── Source data ──

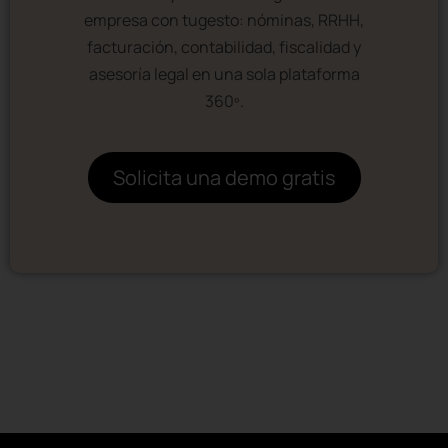
empresa con tugesto: nóminas, RRHH,
facturación, contabilidad, fiscalidad y
asesoría legal en una sola plataforma
360º.
Solicita una demo gratis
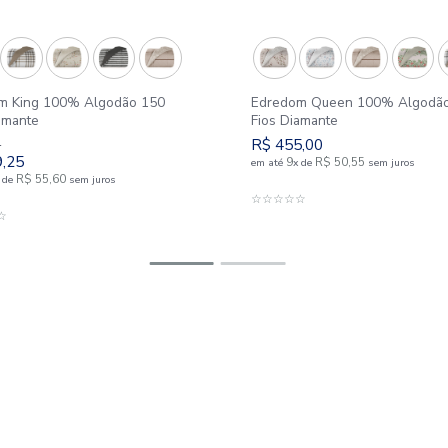
Outlet
25%
Edredom King 100% Algodão 150
Edredom 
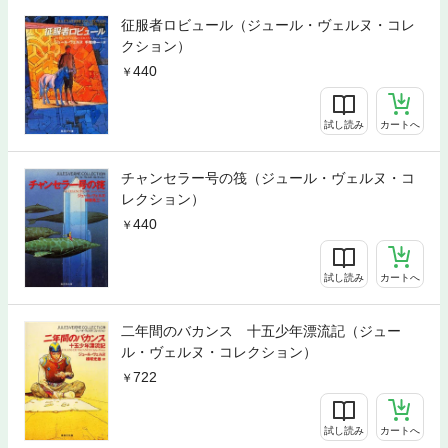
征服者ロビュール（ジュール・ヴェルヌ・コレ
クション）
440
試し読み
カートへ
チャンセラー号の筏（ジュール・ヴェルヌ・コ
レクション）
440
試し読み
カートへ
二年間のバカンス 十五少年漂流記（ジュー
ル・ヴェルヌ・コレクション）
722
試し読み
カートへ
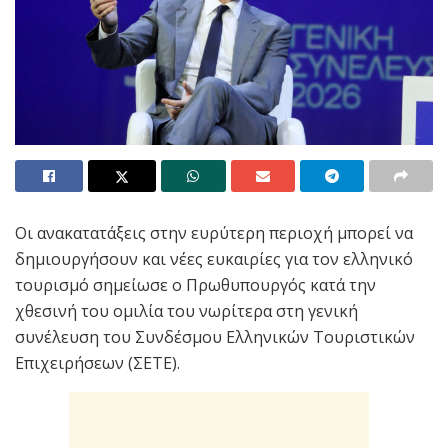
Oι ανακατατάξεις στην ευρύτερη περιοχή μπορεί να
δημιουργήσουν και νέες ευκαιρίες για τον ελληνικό
τουρισμό σημείωσε ο Πρωθυπουργός κατά την
χθεσινή του ομιλία του νωρίτερα στη γενική
συνέλευση του Συνδέσμου Ελληνικών Τουριστικών
Επιχειρήσεων (ΣΕΤΕ).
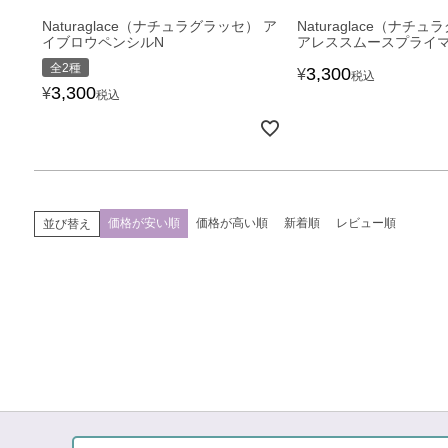
Naturaglace（ナチュラグラッセ） ア
Naturaglace（ナチ
イブロウペンシルN
アレススムースプライマ
全2種
3,300
¥
税込
3,300
¥
税込
価格が安い順
価格が高い順
新着順
レビュー順
並び替え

───

- _Problem statement_:
The lines above that hold the word "Naturaglace" are the ones to copy.

- _Reply to the task_:
Naturaglace（ナチュラグラッセ） ア
Naturaglace（ナチ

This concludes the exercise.